## Experiment using dataset of 10 y
run on google colab to utilize better gpu

### Boring Stuff

##### Imports

In [None]:
from google.colab import drive
drive.mount('/content/drive', force_remount=True)

!git clone https://riccih-dev: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@github.com/riccih-dev/bac_temp_downscaling.git

In [None]:
# reload drive
drive.mount('/content/drive', force_remount=True)

# get changes
!git pull

In [None]:
pip install cartopy

In [None]:

from IPython.display import display
import tensorflow as tf
import os
import numpy as np
import xarray as xr

from visualization.climate_data_visualizer import ClimateDataVisualizer
from visualization.evaluation_visualizer import EvaluationVisualization
from downscaling.pipeline import DownscalingPipeline
from utility.utility import save_to_json, store_to_disk, load_via_url, split_data
from model.modelconfig import UNetModelConfiguration
from utility.data_generator import DataGenerator

%reload_ext autoreload
%autoreload 2


config = tf.compat.v1.ConfigProto()
config.gpu_options.allow_growth = True
tf.compat.v1.Session(config=config)

gpus = tf.config.experimental.list_physical_devices('GPU')
for gpu in gpus:
  tf.config.experimental.set_memory_growth(gpu, True)

In [None]:
# Specify the path to your desired directory
new_directory = "/content/bac_temp_downscaling/"
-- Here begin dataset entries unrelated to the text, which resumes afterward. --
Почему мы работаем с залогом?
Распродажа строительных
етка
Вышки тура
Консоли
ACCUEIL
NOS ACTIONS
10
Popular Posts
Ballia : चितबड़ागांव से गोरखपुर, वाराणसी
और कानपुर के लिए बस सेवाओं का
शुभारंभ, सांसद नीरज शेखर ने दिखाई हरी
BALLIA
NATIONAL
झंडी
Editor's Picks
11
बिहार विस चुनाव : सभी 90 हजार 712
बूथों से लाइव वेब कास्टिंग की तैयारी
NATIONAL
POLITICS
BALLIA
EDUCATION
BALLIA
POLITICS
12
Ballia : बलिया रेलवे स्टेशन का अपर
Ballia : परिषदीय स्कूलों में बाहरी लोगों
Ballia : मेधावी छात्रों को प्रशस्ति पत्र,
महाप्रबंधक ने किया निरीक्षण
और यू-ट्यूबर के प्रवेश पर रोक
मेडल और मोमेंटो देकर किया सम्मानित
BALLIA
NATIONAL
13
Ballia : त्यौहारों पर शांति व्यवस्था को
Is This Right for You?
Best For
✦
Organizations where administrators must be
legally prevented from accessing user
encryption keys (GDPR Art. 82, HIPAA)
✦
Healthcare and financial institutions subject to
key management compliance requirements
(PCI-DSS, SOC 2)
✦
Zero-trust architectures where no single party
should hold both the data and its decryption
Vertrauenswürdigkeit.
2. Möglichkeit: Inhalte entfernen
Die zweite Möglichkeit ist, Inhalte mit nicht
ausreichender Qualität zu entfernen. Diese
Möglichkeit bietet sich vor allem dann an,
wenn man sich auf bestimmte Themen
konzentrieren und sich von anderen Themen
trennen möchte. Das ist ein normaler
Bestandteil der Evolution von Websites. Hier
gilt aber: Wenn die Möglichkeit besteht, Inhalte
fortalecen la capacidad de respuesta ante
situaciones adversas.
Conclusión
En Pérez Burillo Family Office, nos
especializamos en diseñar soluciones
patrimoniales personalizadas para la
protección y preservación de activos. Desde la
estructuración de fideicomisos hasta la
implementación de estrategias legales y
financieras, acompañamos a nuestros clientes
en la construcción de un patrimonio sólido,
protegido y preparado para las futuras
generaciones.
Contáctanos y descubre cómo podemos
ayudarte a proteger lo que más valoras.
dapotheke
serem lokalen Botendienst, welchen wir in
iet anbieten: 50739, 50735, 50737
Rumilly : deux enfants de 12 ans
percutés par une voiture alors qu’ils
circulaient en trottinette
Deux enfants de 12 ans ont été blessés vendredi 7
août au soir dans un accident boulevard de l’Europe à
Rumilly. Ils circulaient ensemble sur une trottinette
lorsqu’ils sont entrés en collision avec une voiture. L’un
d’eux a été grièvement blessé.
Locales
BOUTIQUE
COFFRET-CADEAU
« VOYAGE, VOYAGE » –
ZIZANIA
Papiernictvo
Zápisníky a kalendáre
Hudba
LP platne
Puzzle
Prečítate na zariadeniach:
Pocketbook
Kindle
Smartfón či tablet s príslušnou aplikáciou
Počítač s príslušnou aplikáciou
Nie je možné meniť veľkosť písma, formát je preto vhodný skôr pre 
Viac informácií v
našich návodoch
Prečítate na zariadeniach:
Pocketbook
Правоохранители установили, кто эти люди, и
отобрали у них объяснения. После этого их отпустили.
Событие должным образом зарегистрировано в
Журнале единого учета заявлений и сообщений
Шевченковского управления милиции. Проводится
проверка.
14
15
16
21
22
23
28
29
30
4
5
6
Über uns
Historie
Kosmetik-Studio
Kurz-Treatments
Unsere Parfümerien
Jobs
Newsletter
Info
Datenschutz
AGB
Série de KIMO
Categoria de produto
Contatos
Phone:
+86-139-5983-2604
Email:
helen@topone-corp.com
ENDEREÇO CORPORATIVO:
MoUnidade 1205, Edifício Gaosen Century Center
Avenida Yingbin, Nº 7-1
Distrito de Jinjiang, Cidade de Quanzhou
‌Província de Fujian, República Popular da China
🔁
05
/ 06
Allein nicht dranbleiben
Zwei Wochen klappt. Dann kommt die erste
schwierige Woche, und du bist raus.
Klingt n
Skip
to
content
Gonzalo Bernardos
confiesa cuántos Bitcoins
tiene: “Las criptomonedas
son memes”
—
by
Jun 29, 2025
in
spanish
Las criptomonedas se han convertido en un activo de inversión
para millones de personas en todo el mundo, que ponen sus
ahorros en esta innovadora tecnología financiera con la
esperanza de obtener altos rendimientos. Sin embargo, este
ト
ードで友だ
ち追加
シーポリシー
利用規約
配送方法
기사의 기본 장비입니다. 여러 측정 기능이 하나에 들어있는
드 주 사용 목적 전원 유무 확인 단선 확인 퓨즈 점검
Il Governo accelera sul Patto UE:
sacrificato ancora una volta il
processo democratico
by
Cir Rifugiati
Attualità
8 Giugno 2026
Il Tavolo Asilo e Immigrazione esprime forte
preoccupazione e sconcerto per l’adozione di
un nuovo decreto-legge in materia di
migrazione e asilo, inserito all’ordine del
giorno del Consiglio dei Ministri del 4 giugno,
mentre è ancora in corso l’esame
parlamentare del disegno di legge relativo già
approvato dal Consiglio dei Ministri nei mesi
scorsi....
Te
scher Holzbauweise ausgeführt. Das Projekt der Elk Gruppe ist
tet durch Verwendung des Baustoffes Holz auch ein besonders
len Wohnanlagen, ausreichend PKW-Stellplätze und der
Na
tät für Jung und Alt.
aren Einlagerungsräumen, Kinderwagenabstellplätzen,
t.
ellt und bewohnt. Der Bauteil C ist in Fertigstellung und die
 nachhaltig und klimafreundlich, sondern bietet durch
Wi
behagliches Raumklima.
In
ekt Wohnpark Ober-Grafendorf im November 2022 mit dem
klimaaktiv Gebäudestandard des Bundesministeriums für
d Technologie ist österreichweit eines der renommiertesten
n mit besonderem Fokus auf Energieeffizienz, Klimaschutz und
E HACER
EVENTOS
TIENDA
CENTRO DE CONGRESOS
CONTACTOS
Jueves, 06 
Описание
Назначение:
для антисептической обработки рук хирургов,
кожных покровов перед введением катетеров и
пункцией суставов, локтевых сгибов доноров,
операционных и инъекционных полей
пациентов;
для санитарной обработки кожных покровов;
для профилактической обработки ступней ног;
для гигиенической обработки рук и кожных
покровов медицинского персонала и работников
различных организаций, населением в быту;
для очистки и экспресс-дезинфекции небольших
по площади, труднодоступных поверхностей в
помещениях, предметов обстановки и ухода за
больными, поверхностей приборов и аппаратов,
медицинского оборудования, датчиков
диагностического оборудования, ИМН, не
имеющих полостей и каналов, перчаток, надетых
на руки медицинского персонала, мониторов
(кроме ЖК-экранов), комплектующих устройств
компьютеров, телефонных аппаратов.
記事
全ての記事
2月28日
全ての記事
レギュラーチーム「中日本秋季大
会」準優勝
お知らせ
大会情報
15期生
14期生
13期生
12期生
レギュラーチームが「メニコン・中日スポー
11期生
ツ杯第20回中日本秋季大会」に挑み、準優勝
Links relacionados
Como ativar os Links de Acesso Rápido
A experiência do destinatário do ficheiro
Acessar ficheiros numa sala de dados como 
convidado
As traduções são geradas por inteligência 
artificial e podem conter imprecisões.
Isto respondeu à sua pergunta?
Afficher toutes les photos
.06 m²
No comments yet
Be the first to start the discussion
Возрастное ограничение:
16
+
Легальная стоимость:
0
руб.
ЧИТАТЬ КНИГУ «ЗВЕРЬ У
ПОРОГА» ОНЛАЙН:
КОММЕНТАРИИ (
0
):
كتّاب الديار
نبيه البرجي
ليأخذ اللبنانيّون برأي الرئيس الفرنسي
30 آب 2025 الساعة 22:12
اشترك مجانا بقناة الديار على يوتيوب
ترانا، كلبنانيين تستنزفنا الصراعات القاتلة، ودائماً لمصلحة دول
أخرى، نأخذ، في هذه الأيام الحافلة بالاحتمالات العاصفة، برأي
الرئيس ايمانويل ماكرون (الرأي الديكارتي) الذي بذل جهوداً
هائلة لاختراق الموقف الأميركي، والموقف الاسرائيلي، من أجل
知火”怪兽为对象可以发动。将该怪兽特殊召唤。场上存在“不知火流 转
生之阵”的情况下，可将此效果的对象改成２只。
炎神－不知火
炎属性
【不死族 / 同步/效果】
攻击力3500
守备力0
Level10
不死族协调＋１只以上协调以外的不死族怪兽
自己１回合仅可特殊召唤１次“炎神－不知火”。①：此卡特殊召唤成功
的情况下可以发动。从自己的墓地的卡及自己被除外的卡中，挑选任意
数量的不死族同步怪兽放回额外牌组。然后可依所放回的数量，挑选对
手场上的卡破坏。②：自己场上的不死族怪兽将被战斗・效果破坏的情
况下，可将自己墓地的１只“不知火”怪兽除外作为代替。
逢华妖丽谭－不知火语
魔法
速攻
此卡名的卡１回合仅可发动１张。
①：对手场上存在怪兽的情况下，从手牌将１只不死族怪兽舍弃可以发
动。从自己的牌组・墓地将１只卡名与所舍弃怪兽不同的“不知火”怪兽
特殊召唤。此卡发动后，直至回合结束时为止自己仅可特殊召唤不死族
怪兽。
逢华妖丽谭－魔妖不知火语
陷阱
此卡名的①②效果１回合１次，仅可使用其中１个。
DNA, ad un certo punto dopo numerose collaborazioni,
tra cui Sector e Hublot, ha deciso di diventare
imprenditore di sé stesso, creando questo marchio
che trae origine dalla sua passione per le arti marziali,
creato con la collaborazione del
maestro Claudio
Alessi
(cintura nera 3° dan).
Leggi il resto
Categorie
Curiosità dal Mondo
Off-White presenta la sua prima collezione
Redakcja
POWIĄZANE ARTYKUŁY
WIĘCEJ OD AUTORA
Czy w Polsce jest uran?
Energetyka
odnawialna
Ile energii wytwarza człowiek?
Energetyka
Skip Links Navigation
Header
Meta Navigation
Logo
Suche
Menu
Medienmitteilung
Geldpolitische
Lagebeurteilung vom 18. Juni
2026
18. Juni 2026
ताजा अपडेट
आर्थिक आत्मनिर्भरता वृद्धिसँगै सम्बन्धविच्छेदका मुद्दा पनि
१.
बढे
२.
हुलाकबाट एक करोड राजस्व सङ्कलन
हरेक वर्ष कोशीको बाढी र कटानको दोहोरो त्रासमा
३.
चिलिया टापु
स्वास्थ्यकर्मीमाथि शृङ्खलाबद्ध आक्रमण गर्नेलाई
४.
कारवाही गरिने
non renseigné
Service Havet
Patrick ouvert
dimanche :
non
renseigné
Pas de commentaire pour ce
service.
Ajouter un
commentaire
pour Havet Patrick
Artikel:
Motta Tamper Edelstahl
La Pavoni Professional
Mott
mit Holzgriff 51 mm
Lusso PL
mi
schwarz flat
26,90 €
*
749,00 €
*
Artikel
# Change the current working directory
os.chdir(new_directory)


current_directory = os.getcwd()

# Print the current working directory
print("Current Working Directory:", current_directory)

##### Settings

In [None]:
result_path='./results/'

# Standardized Anomalies
stats_file = './preprocessed_data/climatology_stats_sa_10y.json'
file_preprocessed_era5 = './preprocessed_data/era5_preprocessed_standardized_anomalies_10y.nc'
file_preprocessed_cerra = './preprocessed_data/cerra_preprocessed_standardized_anomalies_10y.nc'

# Min Max
#stats_file = './preprocessed_data/climatology_stats_MinMax_10y.json'
#file_preprocessed_era5 = './preprocessed_data/era5_preprocessed_min_max_10y.nc'
#file_preprocessed_cerra = './preprocessed_data/cerra_preprocessed_min_max_10y.nc'


### Loading Preprocessed Data

In [None]:
preprocessed_lr_data = xr.open_dataset(file_preprocessed_era5)
preprocessed_hr_data = xr.open_dataset(file_preprocessed_cerra)

### Data Splitting

In [None]:
lr_train_data, lr_val_data, lr_test_data, hr_train_data, hr_val_data, hr_test_data = split_data(preprocessed_lr_data, preprocessed_hr_data)

train_data = [lr_train_data, hr_train_data]
val_data = [lr_val_data, hr_val_data]
test_data = [lr_test_data, hr_test_data]

### Utility Functionality for Running the Model 

In [None]:
def run_model_pipeline(normalization_type, train_data, val_data, model_setup, filename_suffix):
    pipeline = DownscalingPipeline(normalization_type)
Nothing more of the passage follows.